First lesson: brow-beating friends is not particularly effective. I think I can claim as one of my few successes a friend who, after I pointed out it probably wasn’t necessary to have to wear long sleeves on a 40 degree day, reconsidered the default temperature on her air-conditioning. My more common experience is epitomised by another friend who still buys the super soft and patterned toilet paper. This is despite my rational and (in my opinion) highly persuasive arguments in favour of the unbleached, brown-paper-bagged recycled stuff. Apparently she finds the fluffy ducks on the packaging just too irresistible.
Second lesson: trying to guilt shop-owners into being more environmentally conscious can have unexpected and disturbing results. Case in point – asking a Vic Market fishmonger which of his available stock was “sustainable”, and being rather gutted when he pointed at the swordfish and said, “This one – we have a stack out the back. No way we will run out today.” !#$@?! Where do you even start? Protesting doesn’t always get the desired result either, with a media who are often too determined to find the “crazed young hippie” angle, rather than exploring the issue at hand.
Then I discovered film. And I saw how complex issues could (in the right hands) be expertly, persuasively and comprehensively conveyed in an accessible and engaging manner. And it worked – people could be influenced not to unquestioningly accept the values handed to them by society, and the most recalcitrant “environmentalists bore me” types moved to rethink their consumptive choices. Screening one film at last year’s festival, “Bag It”, saw more behavioural change than all my previous attempts combined. Workmates started bringing their lunches in metal boxes instead of using gladwrap. Relatives swore they would never microwave in plastic ever again (excuse the soapbox, but I had only been saying that for 10 years). Pregnant friends went through their cupboards with a fine-tooth comb and pulled out all the cosmetics, shampoos and skin lotions listing “parfum” on the ingredients label (to understand why, I recommend you watch the film – it is amazing and disturbing). It was a beautiful and satisfying sight, and we were sold on the power of this medium.
Apparently, this effect has been long known. The mining companies are all over it (I refer you to the anti-minerals resource rent tax campaign). Al Gore milked it for all he is worth (and, let’s be honest, that is quite a bit). Even more interestingly, an organisation called the Population Media Center has had quite astounding success using soap operas to promote family planning in developing countries. Cleverly engineered plots have seen entire communities’ attitudes to contraception, women’s rights and HIV sufferers markedly shift. I encourage anyone interested to read a little more about their work – it is quite inspiring.
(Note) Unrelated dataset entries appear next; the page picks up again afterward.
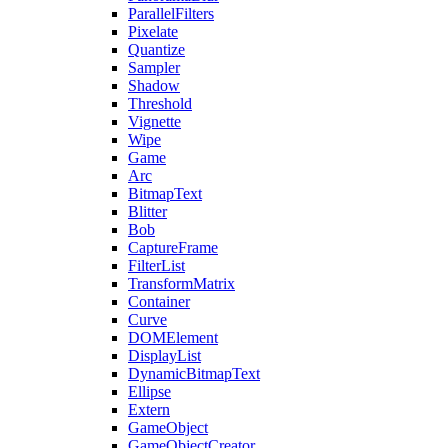
ParallelFilters
Pixelate
Quantize
Sampler
Shadow
Threshold
Vignette
Wipe
Game
Arc
BitmapText
Blitter
Bob
CaptureFrame
FilterList
TransformMatrix
Container
Curve
DOMElement
DisplayList
DynamicBitmapText
Ellipse
Extern
GameObject
GameObjectCreator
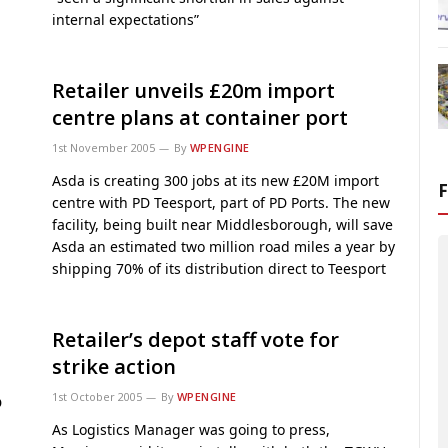
internal expectations”
Retailer unveils £20m import
centre plans at container port
1st November 2005
By
WPENGINE
Asda is creating 300 jobs at its new £20M import
centre with PD Teesport, part of PD Ports. The new
facility, being built near Middlesborough, will save
Asda an estimated two million road miles a year by
shipping 70% of its distribution direct to Teesport
Retailer’s depot staff vote for
strike action
1st October 2005
By
WPENGINE
D
As Logistics Manager was going to press,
But the impact of different types of films can be surprising. For example, research out of the US suggests that, in terms of changing people’s perceptions, The Day After Tomorrow had a substantially greater impact on people’s perception of climate change risk than Inconvenient Truth. Part of this was put down to the fact that The Day After Tomorrow had broader public appeal than Inconvenient Truth, which was far more likely to just be preaching to the converted. But part may also have been due to the strength of the narrative and special effects: exaggerated and scientifically flawed, but compelling nonetheless. In fact, the results from The Day After Tomorrow study suggested people would even (and remember – this is in the highly polarised US) change their voting preferences after watching it.
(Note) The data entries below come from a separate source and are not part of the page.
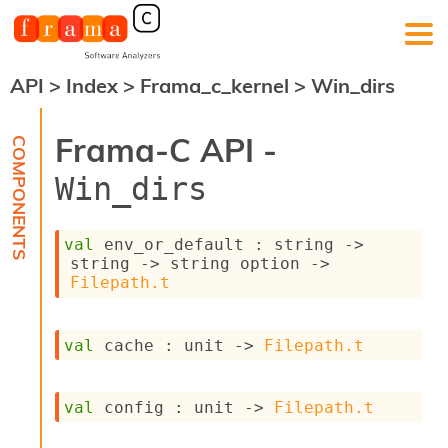
API
>
Index
>
Frama_c_kernel
>
Win_dirs
F
r
a
Frama-C API -
m
a
Win_dirs
-
C
:
val
 env_or_default : 
string 
->
K
string 
->
string option
->
e
Filepath.t
r
n
e
val
 cache : 
unit 
->
Filepath.t
l
A
n
val
 config : 
unit 
->
Filepath.t
a
l
y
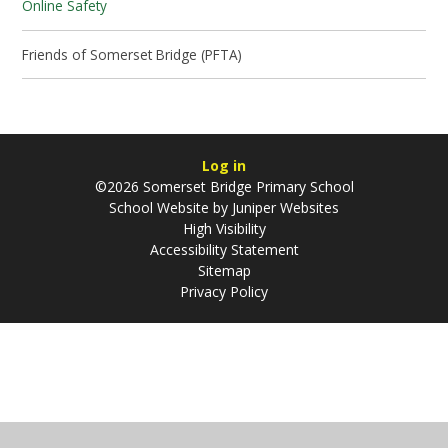
Online Safety
Friends of Somerset Bridge (PFTA)
Log in
©2026 Somerset Bridge Primary School
School Website by
Juniper Websites
High Visibility
Accessibility Statement
Sitemap
Privacy Policy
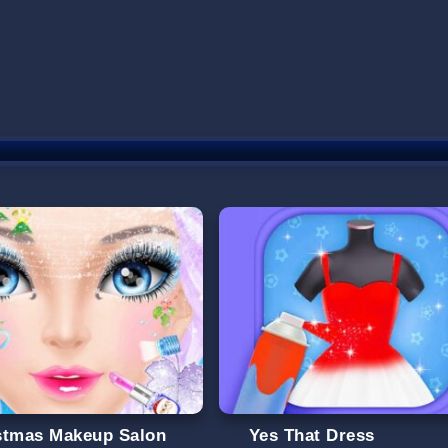
stmas Makeup Salon
Yes That Dress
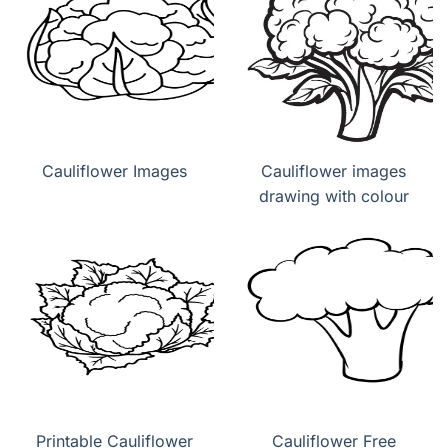
Cauliflower Images
Cauliflower images
drawing with colour
Printable Cauliflower
Cauliflower Free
But how lasting is behavioural change prompted by film. Does it only last to the end of the post-film coffee, or until it causes slight inconvenience? There has been some research performed into this – the study mentioned above did a follow up study 5 months after the film was watched. I recall that the results weren’t quite as impressive as the initial results suggest, but couldn’t find them in time for this blog. If anyone has any sources or studies that have looked into this, please put them in a comment! Regardless, what can be concluded is that The Day After Tommorrow reached more people and had a more profound impact on the average member of the population’s perception of climate change risk than any IPCC report or government publication. I am not sure if that is a happy thought or a sad one.